Therefore, Man's designated role in creation is to function as God's images - God's ruling representatives on earth.
To the extent that we obediently and faithfully represent God, when we are looked upon, God's likeness - God's wise and righteous rule in our lives - can be seen and should be apparent to all.
Bonus answer to a question you didn't ask:
This is what was meant by Jesus, the image of God, when he said, "The one having seen Me has seen the Father." When we look upon Jesus, God's ultimate obedient and faithful representative, we see the likeness of the Father in the son's lived wisdom and righteousness and love.

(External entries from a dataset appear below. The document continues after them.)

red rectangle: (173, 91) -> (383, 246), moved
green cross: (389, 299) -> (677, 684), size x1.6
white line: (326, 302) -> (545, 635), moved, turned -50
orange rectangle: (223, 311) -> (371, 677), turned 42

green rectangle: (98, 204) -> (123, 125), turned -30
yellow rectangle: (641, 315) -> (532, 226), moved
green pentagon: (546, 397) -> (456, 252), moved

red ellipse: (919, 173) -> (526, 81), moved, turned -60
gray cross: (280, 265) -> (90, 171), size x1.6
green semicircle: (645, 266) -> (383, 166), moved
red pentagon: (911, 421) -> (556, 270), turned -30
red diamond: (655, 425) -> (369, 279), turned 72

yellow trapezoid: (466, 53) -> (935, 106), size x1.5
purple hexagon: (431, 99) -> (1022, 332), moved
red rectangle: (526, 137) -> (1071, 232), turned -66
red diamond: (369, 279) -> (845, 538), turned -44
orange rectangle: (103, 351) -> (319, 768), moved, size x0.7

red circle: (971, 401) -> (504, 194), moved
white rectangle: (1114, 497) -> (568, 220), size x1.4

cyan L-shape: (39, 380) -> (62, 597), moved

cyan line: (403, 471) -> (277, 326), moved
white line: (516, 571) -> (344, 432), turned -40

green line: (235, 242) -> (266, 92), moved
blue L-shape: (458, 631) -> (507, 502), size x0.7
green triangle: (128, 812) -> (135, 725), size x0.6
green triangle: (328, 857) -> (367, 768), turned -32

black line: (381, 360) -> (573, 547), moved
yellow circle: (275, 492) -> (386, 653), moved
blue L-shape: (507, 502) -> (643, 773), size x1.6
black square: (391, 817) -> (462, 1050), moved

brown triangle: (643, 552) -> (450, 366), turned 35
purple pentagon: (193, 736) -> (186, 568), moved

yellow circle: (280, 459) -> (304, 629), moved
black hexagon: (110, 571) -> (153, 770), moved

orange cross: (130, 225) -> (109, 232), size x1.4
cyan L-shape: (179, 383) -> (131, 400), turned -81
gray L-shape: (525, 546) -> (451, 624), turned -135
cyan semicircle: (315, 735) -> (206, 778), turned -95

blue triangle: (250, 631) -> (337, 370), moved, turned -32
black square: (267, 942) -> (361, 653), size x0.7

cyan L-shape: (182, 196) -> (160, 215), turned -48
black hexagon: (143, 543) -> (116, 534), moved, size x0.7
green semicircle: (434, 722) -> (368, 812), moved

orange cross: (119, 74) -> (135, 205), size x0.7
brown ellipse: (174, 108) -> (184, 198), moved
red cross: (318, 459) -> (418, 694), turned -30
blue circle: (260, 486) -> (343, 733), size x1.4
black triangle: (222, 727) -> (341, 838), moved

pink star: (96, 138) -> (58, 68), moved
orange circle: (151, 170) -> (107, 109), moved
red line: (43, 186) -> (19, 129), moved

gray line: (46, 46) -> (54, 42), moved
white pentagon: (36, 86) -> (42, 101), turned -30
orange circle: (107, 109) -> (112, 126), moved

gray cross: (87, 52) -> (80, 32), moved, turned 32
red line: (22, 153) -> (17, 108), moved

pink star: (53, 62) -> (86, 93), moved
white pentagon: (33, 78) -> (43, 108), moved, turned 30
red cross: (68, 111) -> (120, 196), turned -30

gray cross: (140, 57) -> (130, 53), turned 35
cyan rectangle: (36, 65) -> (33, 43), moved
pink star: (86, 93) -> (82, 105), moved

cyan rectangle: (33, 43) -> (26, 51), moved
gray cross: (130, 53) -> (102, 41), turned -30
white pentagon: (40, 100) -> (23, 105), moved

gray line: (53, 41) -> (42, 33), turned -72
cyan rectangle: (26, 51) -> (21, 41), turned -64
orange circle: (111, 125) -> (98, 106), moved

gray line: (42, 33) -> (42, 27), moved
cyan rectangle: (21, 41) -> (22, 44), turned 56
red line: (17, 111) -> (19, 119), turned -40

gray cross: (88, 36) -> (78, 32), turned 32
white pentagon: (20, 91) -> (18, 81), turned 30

Bonus answer to a second question you'd didn't ask:
Understanding the image of God as a role or office designated to the created class of human beings helps us to resolve issues presented by viewing the image of God as defined by a particular set of attributes like intelligence and decision making.
For example:
What about humans who aren't particularly intelligent or are not able to make decisions?
(like babies or the mentally impaired)
Can they be considered to not be God's images since they don't have these attributes?
If they lack these attributes are they no longer protected by God's command to Noah that, “Whoever sheds the blood of man, by man shall his blood be shed, for God made man in his own image" (Gen 9:6)?
Are we free to shed the blood of sub-images who lack these attributes?
Well, of course not. The entire human class has been created in the office of the image of God. It doesn't matter how broken we are or how good of a job we do. We are God's images as a matter of creation, and for that reason alone we all deserve dignity.